Problem to work on:
Please restate all of the records word for word, setting the pictures aside.

Exercise data:

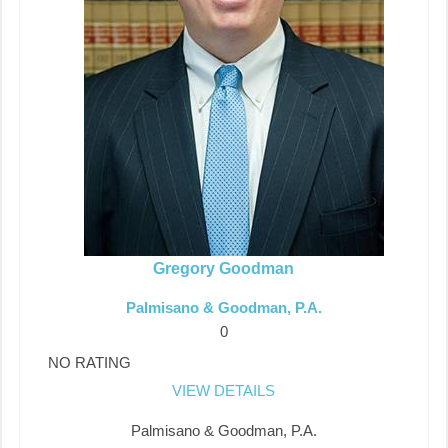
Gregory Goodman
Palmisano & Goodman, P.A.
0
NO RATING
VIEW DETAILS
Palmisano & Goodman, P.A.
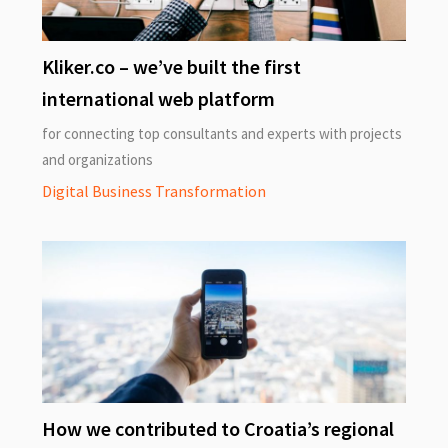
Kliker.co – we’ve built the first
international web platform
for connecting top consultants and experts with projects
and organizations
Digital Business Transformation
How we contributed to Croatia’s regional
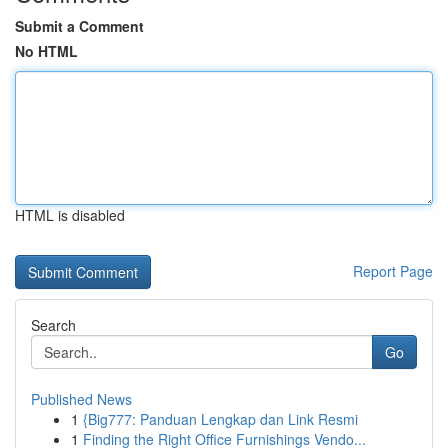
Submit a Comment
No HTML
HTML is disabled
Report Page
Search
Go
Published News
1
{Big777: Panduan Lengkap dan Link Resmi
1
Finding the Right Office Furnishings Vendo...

Result:
Gregory Goodman
Palmisano & Goodman, P.A.
0
NO RATING
VIEW DETAILS
Palmisano & Goodman, P.A.
Kliker.co – we’ve built the first
international web platform
for connecting top consultants and experts with projects
and organizations
Digital Business Transformation
How we contributed to Croatia’s regional
Submit a Comment
No HTML
HTML is disabled
Report Page
Search
Go
Published News
1
{Big777: Panduan Lengkap dan Link Resmi
1
Finding the Right Office Furnishings Vendo...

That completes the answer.